‘Collective’

The corruption and incompetence within the Romanian health service is exposed by a small team of investigative journalists, headed by Catalin Tolontan, of the Gazeta Sporturilor. A fire at the Collective club in Bucharest left 27 dead – but a further 37 died over the coming weeks in hospital: many of the deaths were preventable.

Director Alexander Nanau (Toto & His Sisters, The World According to Ion B) succeeds in creating a seeming real time expose of events, a fly-on-the-wall involvement in the offices of Gazeta Sporturilor and Vlad Voiculescu, the newly appointed Minister of Health. We witness the receipt of whistleblower phone calls as they happen and the minister’s astonishment as more and more is uncovered – mob appointments of hospital management, bribery, dilution of medicines. It’s a tautly told procedural investigation.

Nominated for 2 Oscars in 2021 – best documentary and foreign language film.

Rating: 71%

‘Morgen’

Set close to the Romanian/Hungarian border, Marian Crisan’s feature film debut won a whole slew of awards at film festivals around the world (including Thessaloniki, Locarno and Buenos Aires).

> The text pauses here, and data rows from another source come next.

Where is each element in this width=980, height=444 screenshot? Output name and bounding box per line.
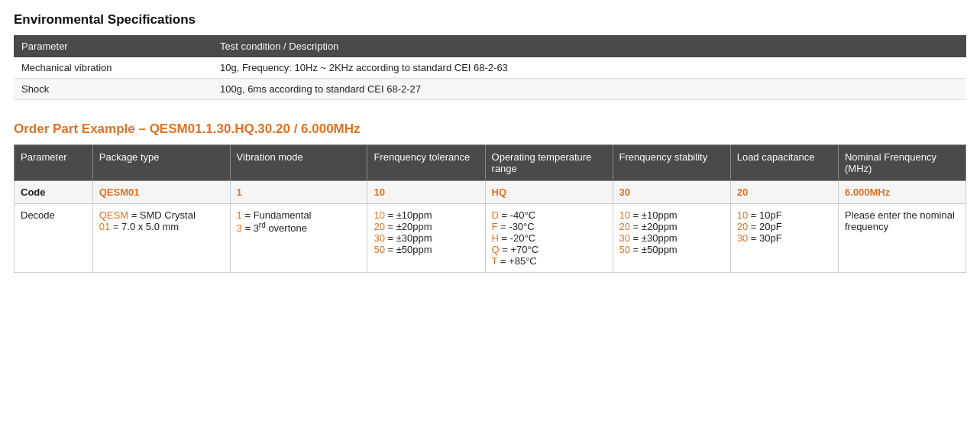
decode-vib-3: 3 [237, 222, 242, 234]
order-header-load-cap: Load capacitance [730, 145, 838, 181]
env-table: Parameter Test condition / Description M… [14, 35, 966, 100]
decode-vib-1: 1 [237, 209, 242, 221]
code-freq-stab: 30 [613, 181, 730, 204]
table-row: Mechanical vibration 10g, Frequency: 10H… [14, 57, 966, 79]
env-desc-1: 10g, Frequency: 10Hz ~ 2KHz according to… [212, 57, 966, 79]
decode-freq-tol: 10 = ±10ppm 20 = ±20ppm 30 = ±30ppm 50 =… [367, 204, 485, 273]
code-op-temp: HQ [485, 181, 613, 204]
env-section-title: Environmental Specifications [14, 12, 966, 28]
decode-pkg-01: 01 [99, 221, 110, 232]
code-nominal: 6.000MHz [838, 181, 965, 204]
decode-op-temp: D = -40°C F = -30°C H = -20°C Q = +70°C … [485, 204, 613, 273]
code-label: Code [15, 181, 93, 204]
table-row: Shock 100g, 6ms according to standard CE… [14, 79, 966, 100]
code-freq-tol: 10 [367, 181, 485, 204]
decode-package: QESM = SMD Crystal 01 = 7.0 x 5.0 mm [92, 204, 230, 273]
env-header-parameter: Parameter [14, 35, 212, 57]
decode-freq-stab: 10 = ±10ppm 20 = ±20ppm 30 = ±30ppm 50 =… [613, 204, 730, 273]
order-section-title: Order Part Example – QESM01.1.30.HQ.30.2… [14, 122, 966, 137]
decode-load-cap: 10 = 10pF 20 = 20pF 30 = 30pF [730, 204, 838, 273]
code-row: Code QESM01 1 10 HQ 30 20 6.000MHz [15, 181, 966, 204]
order-title-highlight: QESM01.1.30.HQ.30.20 / 6.000MHz [150, 122, 361, 136]
order-header-parameter: Parameter [15, 145, 93, 181]
decode-pkg-qesm: QESM [99, 209, 128, 221]
code-vibration: 1 [230, 181, 367, 204]
order-header-freq-stability: Frenquency stability [613, 145, 730, 181]
order-header-vibration: Vibration mode [230, 145, 367, 181]
code-package: QESM01 [92, 181, 230, 204]
code-load-cap: 20 [730, 181, 838, 204]
order-header-freq-tolerance: Frenquency tolerance [367, 145, 485, 181]
decode-vibration: 1 = Fundamental 3 = 3rd overtone [230, 204, 367, 273]
env-param-2: Shock [14, 79, 212, 100]
decode-row: Decode QESM = SMD Crystal 01 = 7.0 x 5.0… [15, 204, 966, 273]
env-desc-2: 100g, 6ms according to standard CEI 68-2… [212, 79, 966, 100]
order-header-op-temp: Operating temperature range [485, 145, 613, 181]
env-param-1: Mechanical vibration [14, 57, 212, 79]
env-header-description: Test condition / Description [212, 35, 966, 57]
decode-label: Decode [15, 204, 93, 273]
decode-nominal: Please enter the nominal frequency [838, 204, 965, 273]
order-title-plain: Order Part Example – [14, 122, 150, 136]
order-table: Parameter Package type Vibration mode Fr… [14, 144, 966, 273]
order-header-nominal: Nominal Frenquency (MHz) [838, 145, 965, 181]
order-header-package: Package type [92, 145, 230, 181]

It’s a quiet, vaguely humourous take on a serious subject – illegal immigration. Living an almost primitive life on his farm with no running water or electricity, Nelu (András Hatházi – Orizont, The Inventor) and wife Florica (Elvira Rimbu) barely eke out a living. The farm has such poor returns Nelu works full time as a security guard at the town’s supermarket. He’s bored with everything around him. The arrival of Behran (Yilmaz Yalçin – The Woman of My Life) – a Turk desparate to reach Germany – changes all that. Neither men understand a word of each other’s language – yet Nelu determines to help the stranger.

To emphasise the alien nature of the relationship between the two men, Behran remains ‘unsubtitled’ throughout yet the two men achieve a friendship and understanding. So much so, the Turk seems in no particular hurry to leave the safety of his cellar.

Morgen is a light yet barbed commentary on boundaries and borders – but it is ultimately a tale of friendship and common bonds that unite.